Denmark and Sweden have found themselves in the international spotlight in recent weeks following protests where the Quran, the Islamic holy book, has been damaged or burned.
In a separate statement on Sunday, Swedish Prime Minister Ulf Kristersson said he had been in close contact with his Danish counterpart Mette Frederiksen, and that a similar process was already under way in Sweden.
“We have also started to analyse the legal situation already … in order to consider measures to strengthen our national security and the security of Swedes in Sweden and around the world,” Kristersson said in a post to Instagram.

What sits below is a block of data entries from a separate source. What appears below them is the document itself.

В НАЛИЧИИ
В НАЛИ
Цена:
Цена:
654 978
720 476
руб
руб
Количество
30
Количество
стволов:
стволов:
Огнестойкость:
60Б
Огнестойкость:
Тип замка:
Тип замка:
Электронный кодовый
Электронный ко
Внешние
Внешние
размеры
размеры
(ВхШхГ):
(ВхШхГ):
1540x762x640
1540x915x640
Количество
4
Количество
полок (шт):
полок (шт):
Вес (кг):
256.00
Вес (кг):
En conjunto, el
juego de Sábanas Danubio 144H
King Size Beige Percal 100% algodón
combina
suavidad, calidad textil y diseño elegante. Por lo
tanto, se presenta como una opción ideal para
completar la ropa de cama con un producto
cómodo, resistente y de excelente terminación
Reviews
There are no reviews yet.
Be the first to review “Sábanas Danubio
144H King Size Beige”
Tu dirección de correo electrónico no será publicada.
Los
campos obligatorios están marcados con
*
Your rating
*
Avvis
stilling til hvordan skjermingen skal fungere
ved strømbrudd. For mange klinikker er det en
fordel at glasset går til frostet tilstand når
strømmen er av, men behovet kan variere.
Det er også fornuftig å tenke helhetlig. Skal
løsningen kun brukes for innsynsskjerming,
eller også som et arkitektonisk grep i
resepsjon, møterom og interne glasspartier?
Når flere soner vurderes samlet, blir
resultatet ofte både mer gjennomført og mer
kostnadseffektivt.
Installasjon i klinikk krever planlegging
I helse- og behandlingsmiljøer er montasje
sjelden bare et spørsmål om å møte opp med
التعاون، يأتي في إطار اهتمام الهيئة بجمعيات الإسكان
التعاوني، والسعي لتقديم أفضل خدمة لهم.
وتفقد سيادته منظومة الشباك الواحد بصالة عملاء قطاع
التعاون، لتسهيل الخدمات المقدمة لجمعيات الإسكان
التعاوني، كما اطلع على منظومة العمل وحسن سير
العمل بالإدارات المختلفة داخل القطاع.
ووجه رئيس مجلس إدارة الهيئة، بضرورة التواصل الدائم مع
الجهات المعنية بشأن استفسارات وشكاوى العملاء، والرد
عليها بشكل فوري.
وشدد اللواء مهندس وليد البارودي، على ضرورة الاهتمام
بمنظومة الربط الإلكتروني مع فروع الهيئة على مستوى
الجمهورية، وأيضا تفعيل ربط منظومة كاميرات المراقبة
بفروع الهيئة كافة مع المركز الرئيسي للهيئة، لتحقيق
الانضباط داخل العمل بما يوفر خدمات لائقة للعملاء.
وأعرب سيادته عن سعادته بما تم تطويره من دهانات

Outrage in Muslim countries
This month, far-right activists have carried out a number of public burnings of Islam’s holy book in front of the Iraqi, Egyptian, and Turkish embassies in the Danish capital.
On Monday, two members of the ultra-nationalist Danish Patriots stomped on a copy of the Quran and set it alight in a tin foil tray next to an Iraqi flag.
Earlier this month in Sweden, an Iraqi citizen living in the country, Salwan Momika, 37, stomped on the holy book and set several pages alight.
The public burnings in the Scandinavian countries have sparked widespread outrage across Muslim countries, with Saudi Arabia, Turkey, the United Arab Emirates, Iran, Morocco, Qatar and Yemen lodging protests in response.
Sweden and Denmark have said they deplore the burning of the Koran but cannot prevent it under their rules protecting freedom of expression.
The United Nations Human Rights Council (UNHRC) earlier this month approved a resolution on religious hatred and bigotry following several burnings.
Pakistan and other Organisation of Islamic Cooperation countries backed the motion, along with a number of non-Muslim majority countries including India and Vietnam. The United States and the European Union opposed the resolution on the grounds it interfered with freedom of expression.
In his statement, Rasmussen added that whatever measure was taken “must of course be done within the framework of the constitutionally protected freedom of expression and in a manner that does not change the fact that freedom of expression in Denmark has very broad scope”.